This blog is part of a series in the spirit of ‘Cranleigh Thinking’, intended to provoke thought and debate and raise questions. The arguments are born out of observation and experience and I make no apology for holes and gaps for readers to fill and question.

This particular series raises questions about the nature of curriculum, national policy and why Cranleigh has chosen the ‘Cranleigh Thinking‘ approach.

The word curriculum derives from the Latin word ‘currere‘, to run. It is a running course, sometimes understood as a race. Unpicking the race analogy provides some interesting insights.
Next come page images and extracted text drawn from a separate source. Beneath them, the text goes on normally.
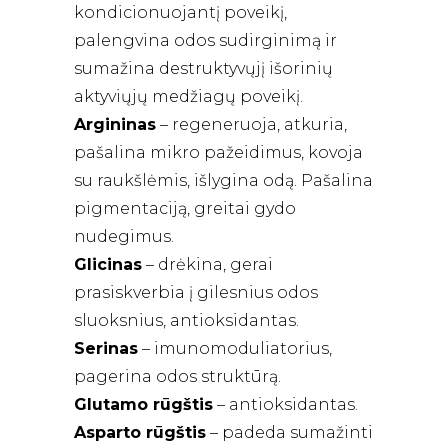
kondicionuojantį poveikį,
palengvina odos sudirginimą ir
sumažina destruktyvųjį išorinių
aktyviųjų medžiagų poveikį.
Argininas
– regeneruoja, atkuria,
pašalina mikro pažeidimus, kovoja
su raukšlėmis, išlygina odą. Pašalina
pigmentaciją, greitai gydo
nudegimus.
Glicinas
– drėkina, gerai
prasiskverbia į gilesnius odos
sluoksnius, antioksidantas.
Serinas
– imunomoduliatorius,
pagerina odos struktūrą.
Glutamo rūgštis
– antioksidantas.
Asparto rūgštis
– padeda sumažinti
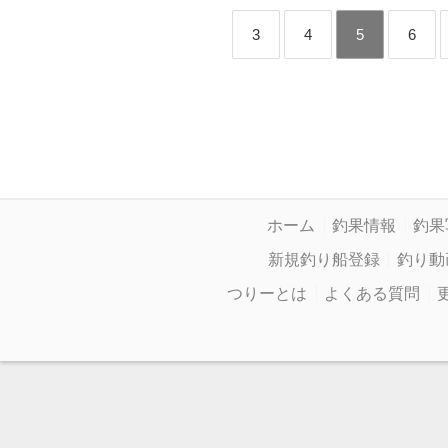
3
4
5
6
ホーム
釣果情報
釣果
新規釣り船登録
釣り動
つりーとは
よくある質問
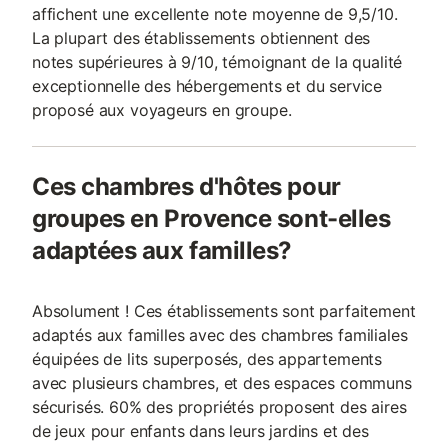
affichent une excellente note moyenne de 9,5/10.
La plupart des établissements obtiennent des
notes supérieures à 9/10, témoignant de la qualité
exceptionnelle des hébergements et du service
proposé aux voyageurs en groupe.
Ces chambres d'hôtes pour
groupes en Provence sont-elles
adaptées aux familles?
Absolument ! Ces établissements sont parfaitement
adaptés aux familles avec des chambres familiales
équipées de lits superposés, des appartements
avec plusieurs chambres, et des espaces communs
sécurisés. 60% des propriétés proposent des aires
de jeux pour enfants dans leurs jardins et des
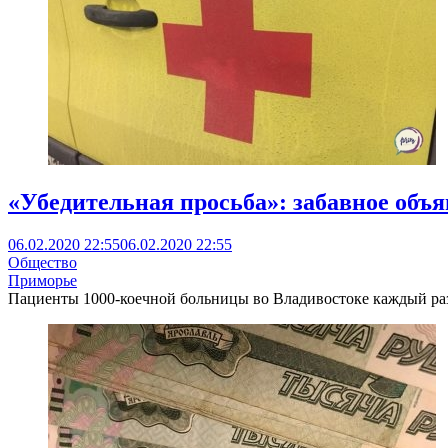
«Убедительная просьба»: забавное объ
06.02.2020 22:55
06.02.2020 22:55
Общество
Приморье
Пациенты 1000-коечной больницы во Владивостоке каждый раз, 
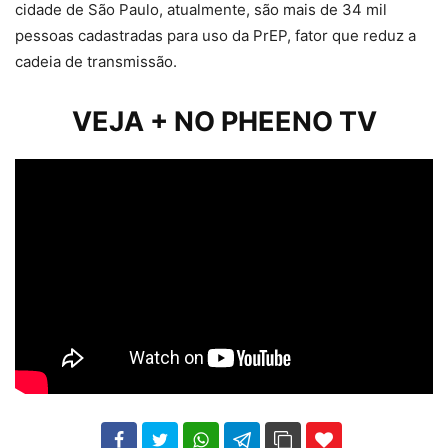
cidade de São Paulo, atualmente, são mais de 34 mil
pessoas cadastradas para uso da PrEP, fator que reduz a
cadeia de transmissão.
VEJA + NO PHEENO TV
102
35
69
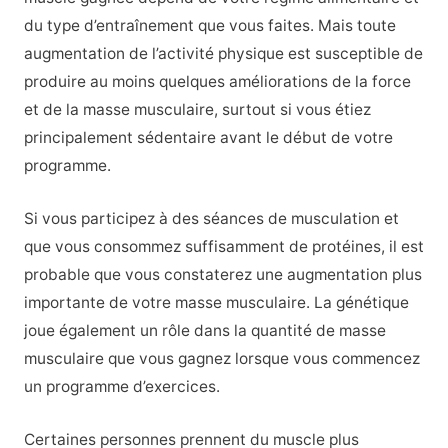
du type d’entraînement que vous faites. Mais toute
augmentation de l’activité physique est susceptible de
produire au moins quelques améliorations de la force
et de la masse musculaire, surtout si vous étiez
principalement sédentaire avant le début de votre
programme.
Si vous participez à des séances de musculation et
que vous consommez suffisamment de protéines, il est
probable que vous constaterez une augmentation plus
importante de votre masse musculaire. La génétique
joue également un rôle dans la quantité de masse
musculaire que vous gagnez lorsque vous commencez
un programme d’exercices.
Certaines personnes prennent du muscle plus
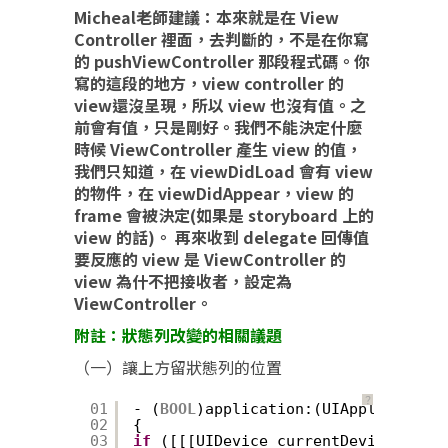
Micheal老師建議：本來就是在 View
Controller 裡面，去判斷的，不是在你寫
的 pushViewController 那段程式碼。你
寫的這段的地方，view controller 的
view還沒呈現，所以 view 也沒有值。之
前會有值，只是剛好。我們不能決定什麼
時候 ViewController 產生 view 的值，
我們只知道，在 viewDidLoad 會有 view
的物件，在 viewDidAppear，view 的
frame 會被決定(如果是 storyboard 上的
view 的話)。 再來收到 delegate 回傳值
要反應的 view 是 ViewController 的
view 為什不把接收者，設定為
ViewController。
附註：狀態列改變的相關議題
（一）讓上方留狀態列的位置
？
01
- (
BOOL
)application:(UIApplication 
02
{
03
if
([[[UIDevice currentDevice] syst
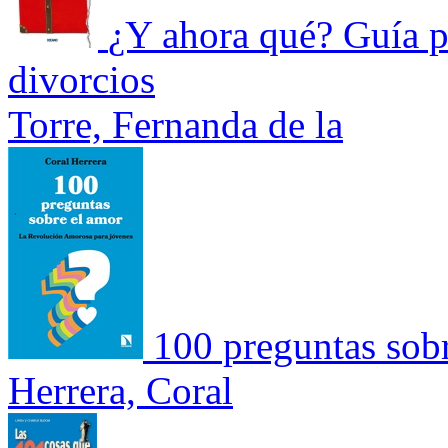
¿Y ahora qué? Guía pa
divorcios
Torre, Fernanda de la
100 preguntas sob
Herrera, Coral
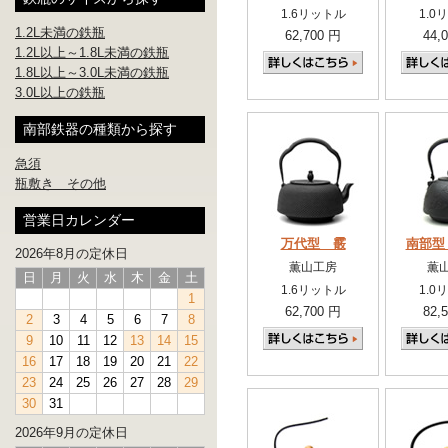
1.6リットル
1.0
1.2L未満の鉄瓶
62,700 円
44,
1.2L以上～1.8L未満の鉄瓶
1.8L以上～3.0L未満の鉄瓶
3.0L以上の鉄瓶
南部鉄器の種類から探す
急須
瓶敷き その他
営業日カレンダー
万代型 霰
南部型
2026年8月の定休日
薫山工房
薫
日
月
火
水
木
金
土
1.6リットル
1.0
1
62,700 円
82,
2
3
4
5
6
7
8
9
10
11
12
13
14
15
16
17
18
19
20
21
22
23
24
25
26
27
28
29
30
31
2026年9月の定休日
  • If a curriculum is a course, then this provides some form of standard structure in which the runners compete. It gives direction and prevents chaos. It also allows comparability between runners. Who is most skilled at navigating the course? It also allows focused training.
  • If a curriculum is a race, then there will be winners and losers. This is especially so if all the runners are in the same race. Some will have trained more effectively; some will be better suited to different lengths of race; others might be better off in a different race altogether or even sticking to field events!
  • Whether it is a course or a race, the course is set by someone other than the runners. Those in charge of the course set the obstacles and set the rules and the entry standards.
  • Runners are either on course and successful, off course for a period of time or out of the race.
  • It is often time or distance limited, putting extra pressure on the runners to complete within a defined space. Moving to a different course is rendered more difficult and whoever is off course or out of the race cannot easily start another course without being behind. There may not even be another course.
  • A course or a race is by its very nature a closed loop and can exist and be judged only in terms of itself. The runners in a 400m race all run the course and someone will be a winner but the success of the course does not necessarily depend on the performance of those within the race. It is simply a 400m with differing outcomes each time it is raced. However, if we begin to put a context of purpose which is broader, we question the validity of the loop. If runners are preparing for a life of 400m races, then the course is appropriate. If it is to help then run a marathon then its validity is limited only to some related skills such as speed endurance training, lactic acid and biomechanical training. It is not the best preparation.

The big question for the course-setters in central government is whether they are allowing their runners to run with a purpose. Are they even in the right race?